PYMNTS wrote about the GCC efforts last year, noting that the countries — in the years ahead — plan to further integrate their monetary systems by aligning the respective payment rails under the banner of the Gulf Payment Company (GPC).

This is a program that will connect all payment systems in the GCC countries through an independent company owned and funded by the Gulf countries’ central banks.

AlSada told the council that while five GCC countries had signed up for the unified system, only Saudi Arabia had finalized its membership. 

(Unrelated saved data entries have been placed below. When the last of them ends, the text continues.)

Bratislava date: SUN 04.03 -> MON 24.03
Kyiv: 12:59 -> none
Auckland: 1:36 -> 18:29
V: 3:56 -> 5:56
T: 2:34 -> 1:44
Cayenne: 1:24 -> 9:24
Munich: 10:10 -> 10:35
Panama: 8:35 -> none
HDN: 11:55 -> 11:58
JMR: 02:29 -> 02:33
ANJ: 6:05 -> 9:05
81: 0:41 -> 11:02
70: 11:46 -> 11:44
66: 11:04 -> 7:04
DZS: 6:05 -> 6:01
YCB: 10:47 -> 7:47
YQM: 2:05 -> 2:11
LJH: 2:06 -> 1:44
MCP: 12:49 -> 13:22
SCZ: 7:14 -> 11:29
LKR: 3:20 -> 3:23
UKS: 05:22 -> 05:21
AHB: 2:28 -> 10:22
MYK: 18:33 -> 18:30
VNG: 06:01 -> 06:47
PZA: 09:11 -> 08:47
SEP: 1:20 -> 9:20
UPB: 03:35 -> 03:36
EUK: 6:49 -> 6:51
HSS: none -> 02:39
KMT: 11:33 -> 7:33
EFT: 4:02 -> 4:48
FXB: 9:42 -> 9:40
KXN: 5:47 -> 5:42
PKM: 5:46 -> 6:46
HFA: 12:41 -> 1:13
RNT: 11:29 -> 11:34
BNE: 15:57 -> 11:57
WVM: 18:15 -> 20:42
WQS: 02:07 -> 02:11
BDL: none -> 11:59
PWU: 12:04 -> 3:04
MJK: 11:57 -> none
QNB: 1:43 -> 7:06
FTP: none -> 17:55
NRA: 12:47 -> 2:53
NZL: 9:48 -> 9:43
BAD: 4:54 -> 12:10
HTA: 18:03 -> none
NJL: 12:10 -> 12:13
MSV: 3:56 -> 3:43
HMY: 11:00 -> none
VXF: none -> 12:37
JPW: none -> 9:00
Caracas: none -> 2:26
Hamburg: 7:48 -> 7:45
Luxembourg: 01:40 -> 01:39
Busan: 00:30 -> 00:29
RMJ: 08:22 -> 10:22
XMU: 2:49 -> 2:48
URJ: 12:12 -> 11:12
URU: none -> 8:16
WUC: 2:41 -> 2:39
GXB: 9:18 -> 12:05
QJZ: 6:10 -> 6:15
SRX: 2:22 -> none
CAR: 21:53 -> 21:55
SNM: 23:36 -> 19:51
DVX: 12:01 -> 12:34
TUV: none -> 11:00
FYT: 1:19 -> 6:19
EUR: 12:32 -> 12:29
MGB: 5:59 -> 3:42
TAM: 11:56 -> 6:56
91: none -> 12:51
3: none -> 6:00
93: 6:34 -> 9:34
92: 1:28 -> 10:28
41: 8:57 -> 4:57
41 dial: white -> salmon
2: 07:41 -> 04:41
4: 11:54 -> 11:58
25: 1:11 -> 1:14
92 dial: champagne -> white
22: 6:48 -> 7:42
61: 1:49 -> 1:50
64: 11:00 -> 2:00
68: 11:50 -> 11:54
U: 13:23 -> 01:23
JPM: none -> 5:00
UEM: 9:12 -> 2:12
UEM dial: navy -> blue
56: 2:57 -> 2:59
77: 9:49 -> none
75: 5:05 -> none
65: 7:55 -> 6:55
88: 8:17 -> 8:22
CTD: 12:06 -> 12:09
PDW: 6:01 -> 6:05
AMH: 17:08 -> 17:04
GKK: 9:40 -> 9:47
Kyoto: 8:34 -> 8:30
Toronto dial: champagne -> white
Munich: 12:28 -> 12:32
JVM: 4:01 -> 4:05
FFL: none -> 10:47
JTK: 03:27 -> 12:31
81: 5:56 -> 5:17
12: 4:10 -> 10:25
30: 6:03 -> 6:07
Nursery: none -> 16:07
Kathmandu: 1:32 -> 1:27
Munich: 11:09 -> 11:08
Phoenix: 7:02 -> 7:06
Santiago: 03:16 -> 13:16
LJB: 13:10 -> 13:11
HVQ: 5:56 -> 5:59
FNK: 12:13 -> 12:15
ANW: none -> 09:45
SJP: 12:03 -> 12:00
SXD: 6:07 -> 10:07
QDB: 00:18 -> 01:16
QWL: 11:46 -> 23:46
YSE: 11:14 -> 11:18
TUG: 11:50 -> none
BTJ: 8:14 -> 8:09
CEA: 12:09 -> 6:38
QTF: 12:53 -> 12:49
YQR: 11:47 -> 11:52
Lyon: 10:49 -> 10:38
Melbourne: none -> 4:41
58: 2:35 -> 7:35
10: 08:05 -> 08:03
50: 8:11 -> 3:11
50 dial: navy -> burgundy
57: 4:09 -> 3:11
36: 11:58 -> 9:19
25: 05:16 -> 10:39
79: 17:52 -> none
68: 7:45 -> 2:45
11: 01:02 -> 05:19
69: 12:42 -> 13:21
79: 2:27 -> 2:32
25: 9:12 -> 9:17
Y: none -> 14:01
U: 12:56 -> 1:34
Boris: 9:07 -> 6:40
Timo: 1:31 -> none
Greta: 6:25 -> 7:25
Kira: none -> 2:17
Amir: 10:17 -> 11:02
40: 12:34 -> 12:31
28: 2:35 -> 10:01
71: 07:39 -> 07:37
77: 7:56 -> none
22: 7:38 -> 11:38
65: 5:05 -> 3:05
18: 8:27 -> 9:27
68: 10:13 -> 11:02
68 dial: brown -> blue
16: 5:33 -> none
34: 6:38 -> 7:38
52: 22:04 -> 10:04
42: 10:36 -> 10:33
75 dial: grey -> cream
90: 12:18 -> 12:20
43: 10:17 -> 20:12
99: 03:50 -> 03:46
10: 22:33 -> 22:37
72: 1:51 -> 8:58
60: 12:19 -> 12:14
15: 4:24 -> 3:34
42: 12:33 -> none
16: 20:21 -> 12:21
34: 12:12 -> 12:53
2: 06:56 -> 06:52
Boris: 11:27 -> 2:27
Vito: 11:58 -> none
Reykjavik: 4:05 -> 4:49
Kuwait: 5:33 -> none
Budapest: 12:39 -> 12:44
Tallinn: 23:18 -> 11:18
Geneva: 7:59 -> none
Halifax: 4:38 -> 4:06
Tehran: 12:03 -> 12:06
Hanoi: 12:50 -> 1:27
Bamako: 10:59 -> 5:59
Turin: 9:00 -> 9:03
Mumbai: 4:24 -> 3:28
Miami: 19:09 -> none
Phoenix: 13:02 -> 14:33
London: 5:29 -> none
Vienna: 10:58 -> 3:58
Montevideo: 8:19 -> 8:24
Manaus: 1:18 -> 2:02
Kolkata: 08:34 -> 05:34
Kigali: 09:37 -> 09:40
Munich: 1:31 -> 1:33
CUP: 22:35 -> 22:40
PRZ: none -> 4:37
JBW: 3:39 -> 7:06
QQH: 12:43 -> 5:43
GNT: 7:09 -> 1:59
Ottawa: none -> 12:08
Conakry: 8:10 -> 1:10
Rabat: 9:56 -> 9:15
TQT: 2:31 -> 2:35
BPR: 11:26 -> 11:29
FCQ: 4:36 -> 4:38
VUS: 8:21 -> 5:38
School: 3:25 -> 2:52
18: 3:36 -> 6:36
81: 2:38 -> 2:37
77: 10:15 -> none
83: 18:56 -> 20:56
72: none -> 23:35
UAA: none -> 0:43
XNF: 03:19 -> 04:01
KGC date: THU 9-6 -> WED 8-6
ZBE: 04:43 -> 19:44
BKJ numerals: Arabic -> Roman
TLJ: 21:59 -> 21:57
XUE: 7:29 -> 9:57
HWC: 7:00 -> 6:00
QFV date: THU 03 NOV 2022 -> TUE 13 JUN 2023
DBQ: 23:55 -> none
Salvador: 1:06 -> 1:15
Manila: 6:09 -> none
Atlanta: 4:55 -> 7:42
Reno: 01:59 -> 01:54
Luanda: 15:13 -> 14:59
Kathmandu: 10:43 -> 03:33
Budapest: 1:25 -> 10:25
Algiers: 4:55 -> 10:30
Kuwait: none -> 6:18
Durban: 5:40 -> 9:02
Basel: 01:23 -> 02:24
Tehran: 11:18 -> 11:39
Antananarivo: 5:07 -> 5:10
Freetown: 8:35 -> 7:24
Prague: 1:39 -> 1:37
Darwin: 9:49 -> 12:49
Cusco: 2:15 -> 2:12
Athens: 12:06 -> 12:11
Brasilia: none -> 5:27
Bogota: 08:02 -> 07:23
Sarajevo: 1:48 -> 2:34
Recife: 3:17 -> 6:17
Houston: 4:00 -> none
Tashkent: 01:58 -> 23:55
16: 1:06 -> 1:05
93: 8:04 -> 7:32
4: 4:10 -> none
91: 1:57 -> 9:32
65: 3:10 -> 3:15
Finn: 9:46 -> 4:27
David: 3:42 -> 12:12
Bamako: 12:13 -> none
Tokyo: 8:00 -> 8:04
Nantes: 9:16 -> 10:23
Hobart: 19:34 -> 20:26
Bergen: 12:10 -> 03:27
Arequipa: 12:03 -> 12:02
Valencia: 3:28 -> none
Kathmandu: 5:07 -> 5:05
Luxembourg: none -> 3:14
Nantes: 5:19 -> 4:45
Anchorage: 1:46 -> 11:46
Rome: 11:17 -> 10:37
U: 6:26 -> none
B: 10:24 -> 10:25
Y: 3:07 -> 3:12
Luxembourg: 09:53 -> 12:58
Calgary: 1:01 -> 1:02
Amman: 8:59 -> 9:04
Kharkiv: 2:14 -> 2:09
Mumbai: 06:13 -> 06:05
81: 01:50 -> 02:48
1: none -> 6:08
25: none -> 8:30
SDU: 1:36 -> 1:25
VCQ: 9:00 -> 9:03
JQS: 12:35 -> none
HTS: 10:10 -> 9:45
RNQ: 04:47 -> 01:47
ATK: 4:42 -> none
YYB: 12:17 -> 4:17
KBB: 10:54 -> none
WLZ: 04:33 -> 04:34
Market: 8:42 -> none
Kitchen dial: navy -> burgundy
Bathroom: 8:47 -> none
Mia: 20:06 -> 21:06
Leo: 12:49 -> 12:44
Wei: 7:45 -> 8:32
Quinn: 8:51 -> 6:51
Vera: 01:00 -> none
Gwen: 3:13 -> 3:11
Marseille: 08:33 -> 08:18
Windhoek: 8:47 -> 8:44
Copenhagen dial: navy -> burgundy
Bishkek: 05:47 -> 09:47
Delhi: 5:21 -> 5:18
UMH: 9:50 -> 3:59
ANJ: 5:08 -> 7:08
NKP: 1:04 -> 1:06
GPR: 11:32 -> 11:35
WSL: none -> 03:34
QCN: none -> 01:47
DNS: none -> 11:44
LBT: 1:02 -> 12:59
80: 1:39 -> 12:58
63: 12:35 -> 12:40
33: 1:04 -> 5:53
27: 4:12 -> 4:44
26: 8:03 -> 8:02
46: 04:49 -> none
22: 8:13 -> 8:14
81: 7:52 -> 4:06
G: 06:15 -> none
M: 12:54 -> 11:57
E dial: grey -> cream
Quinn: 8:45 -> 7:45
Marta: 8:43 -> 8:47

Research published in the PYMNTS/Clearing House collaboration “The Real-Time Payments World Map” has shown that Bahrain is fast emerging in the real-time payments space, with the country’s real-time payments volume projected to top 1 billion by 2026.

“A few noteworthy indicators have marked Bahrain’s real-time payments innovations,” PYMNTS wrote in February. 

“In November, global remittance giant MoneyGram announced a partnership with Bahrain’s Beyon Money. This collaboration allows Beyon users to send money to more than 200 countries and is expected to go live in the following months.”

The country also launched the Fawri+ instant payments platform in 2015, seeing significant adoption of the service in recent years. It’s grown from representing under 1% of regional electronic transactions in 2017 to more than half of those transactions by 2021.

In her comments to the council, AlSada also mentioned that Bahrain was on track to test a digital currency. The UAE announced earlier this year that it, too, was preparing for the central bank digital currency (CBDC). 

In its announcement in February, the country’s central bank said its digital dirham will “address the problems and inefficiency of cross-border payments and help drive innovation for domestic payments respectively.”